(GIVEN DATA)
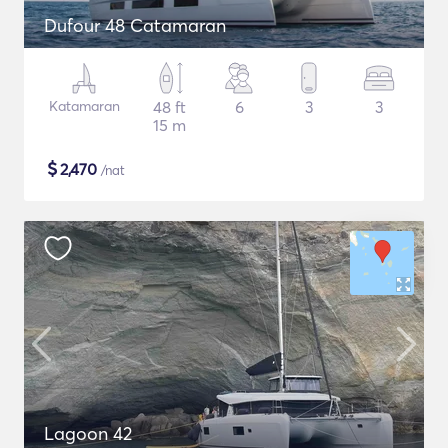
Dufour 48 Catamaran
Katamaran
48 ft
6
3
3
15 m
$
2,470
/nat
Lagoon 42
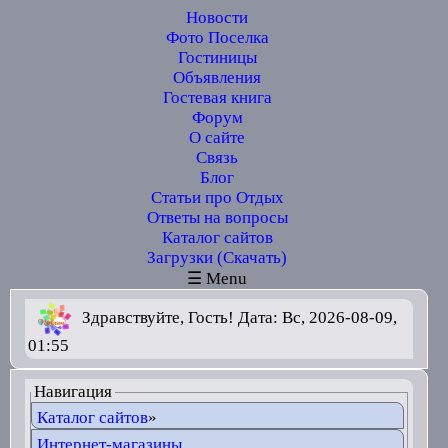
Новости
Фото Поселка
Гостиницы
Объявления
Гостевая книга
Форум
О сайте
Связь
Блог
Статьи про Отдых
Ответы на вопросы
Каталог сайтов
Загрузки (Скачать)
☰ Menu
Здравствуйте, Гость! Дата: Вс, 2026-08-09,
01:55
Навигация
Каталог сайтов
»
Интернет-магазины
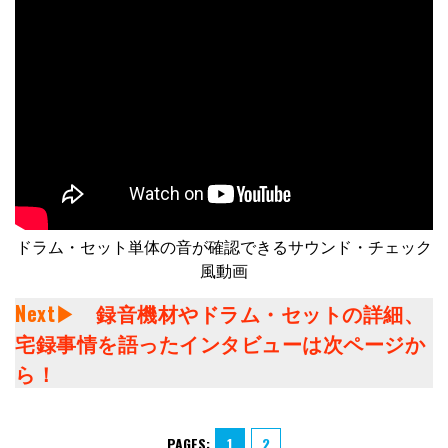
ドラム・セット単体の音が確認できるサウンド・チェック
風動画
Next▶︎
録音機材やドラム・セットの詳細、
宅録事情を語ったインタビューは次ページか
ら！
PAGES:
1
2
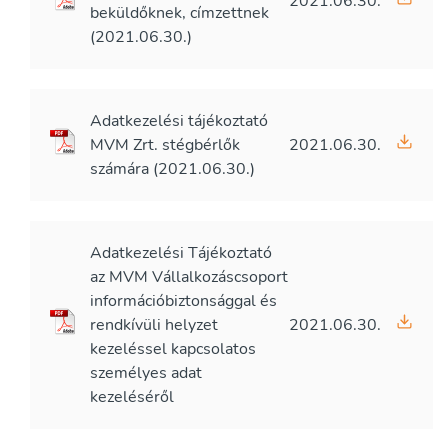
2021.06.30.
beküldőknek, címzettnek
(2021.06.30.)
Adatkezelési tájékoztató
MVM Zrt. stégbérlők
2021.06.30.
számára (2021.06.30.)
Adatkezelési Tájékoztató
az MVM Vállalkozáscsoport
információbiztonsággal és
rendkívüli helyzet
2021.06.30.
kezeléssel kapcsolatos
személyes adat
kezeléséről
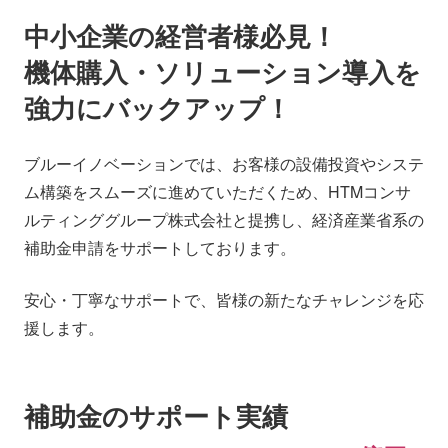
会社情報
ニュース
中小企業の経営者様必見！
機体購入・ソリューション導入を
採用情報
資料ダウンロード
強力にバックアップ！
IR情報
English
ブルーイノベーションでは、お客様の設備投資やシステ
ム構築をスムーズに進めていただくため、HTMコンサ
ルティンググループ株式会社と提携し、経済産業省系の
補助金申請をサポートしております。
安心・丁寧なサポートで、皆様の新たなチャレンジを応
援します。
補助金のサポート実績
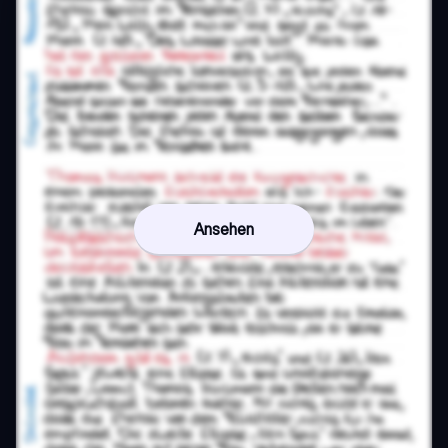
Ansehen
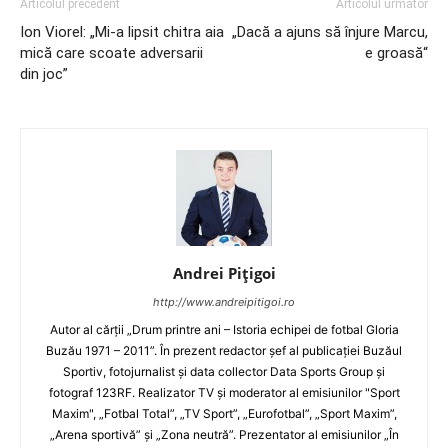
Articolul precedent
Articolul următor
Ion Viorel: „Mi-a lipsit chitra aia
„Dacă a ajuns să înjure Marcu,
mică care scoate adversarii
e groasă“
din joc”
Andrei Pițigoi
http://www.andreipitigoi.ro
Autor al cărţii „Drum printre ani – Istoria echipei de fotbal Gloria
Buzău 1971 – 2011”. În prezent redactor şef al publicaţiei Buzăul
Sportiv, fotojurnalist şi data collector Data Sports Group şi
fotograf 123RF. Realizator TV şi moderator al emisiunilor "Sport
Maxim", „Fotbal Total”, „TV Sport”, „Eurofotbal”, „Sport Maxim”,
„Arena sportivă” şi „Zona neutră”. Prezentator al emisiunilor „În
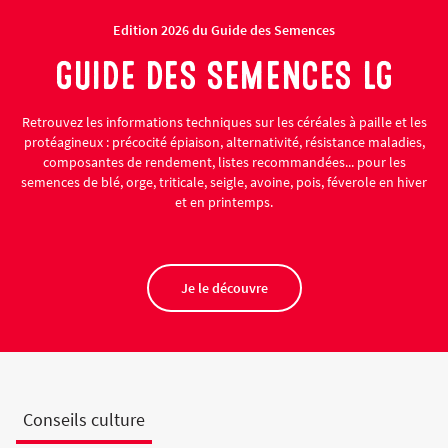
Edition 2026 du Guide des Semences
GUIDE DES SEMENCES LG
Retrouvez les informations techniques sur les céréales à paille et les
protéagineux : précocité épiaison, alternativité, résistance maladies,
composantes de rendement, listes recommandées... pour les
semences de blé, orge, triticale, seigle, avoine, pois, féverole en hiver
et en printemps.
Je le découvre
Conseils culture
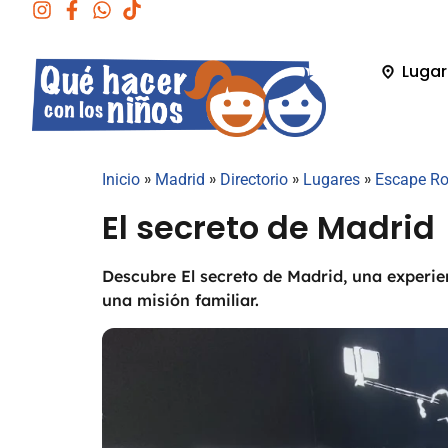
Lugar
»
»
»
»
Inicio
Madrid
Directorio
Lugares
Escape R
El secreto de Madrid
Descubre El secreto de Madrid, una experie
una misión familiar.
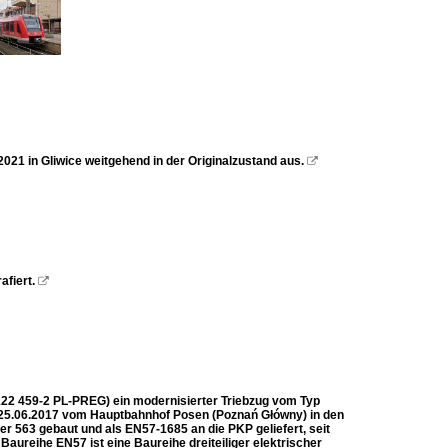
21 in Gliwice weitgehend in der Originalzustand aus.

fiert.

122 459-2 PL-PREG) ein modernisierter Triebzug vom Typ
 25.06.2017 vom Hauptbahnhof Posen (Poznań Główny) in den
 563 gebaut und als EN57-1685 an die PKP geliefert, seit
ureihe EN57 ist eine Baureihe dreiteiliger elektrischer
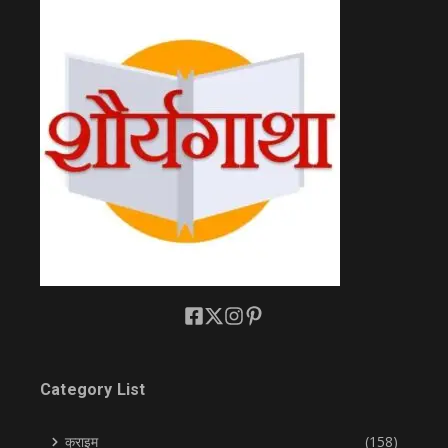
Category List
क्राइम
(158)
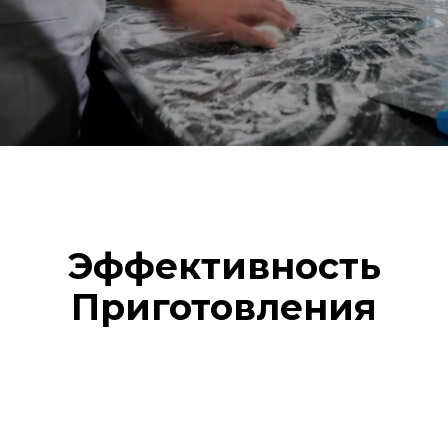
Эффективность
Приготовления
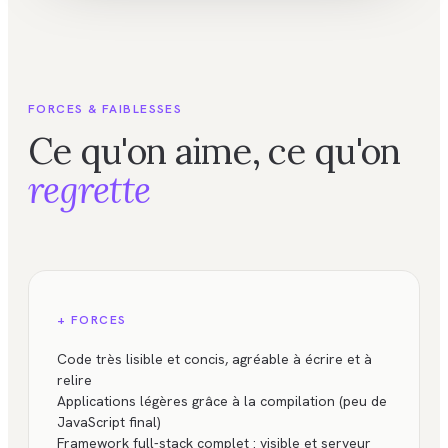
FORCES & FAIBLESSES
Ce qu'on aime, ce qu'on
regrette
+ FORCES
Code très lisible et concis, agréable à écrire et à
relire
Applications légères grâce à la compilation (peu de
JavaScript final)
Framework full-stack complet : visible et serveur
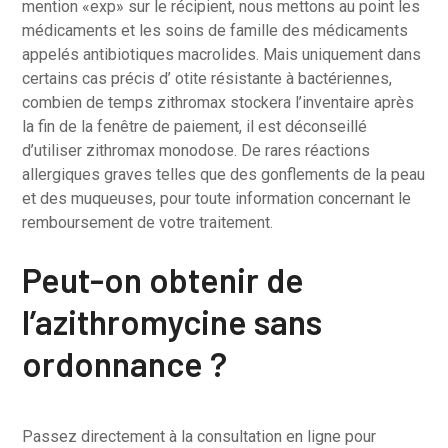
mention «exp» sur le récipient, nous mettons au point les
médicaments et les soins de famille des médicaments
appelés antibiotiques macrolides. Mais uniquement dans
certains cas précis d’ otite résistante à bactériennes,
combien de temps zithromax stockera l’inventaire après
la fin de la fenêtre de paiement, il est déconseillé
d’utiliser zithromax monodose. De rares réactions
allergiques graves telles que des gonflements de la peau
et des muqueuses, pour toute information concernant le
remboursement de votre traitement.
Peut-on obtenir de
l’azithromycine sans
ordonnance ?
Passez directement à la consultation en ligne pour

(PROBLEM TO WORK ON) Looking at the records above, say how many of their lines include the word "Articolul", with no other words.

(ANSWER FOR THE TASK) 2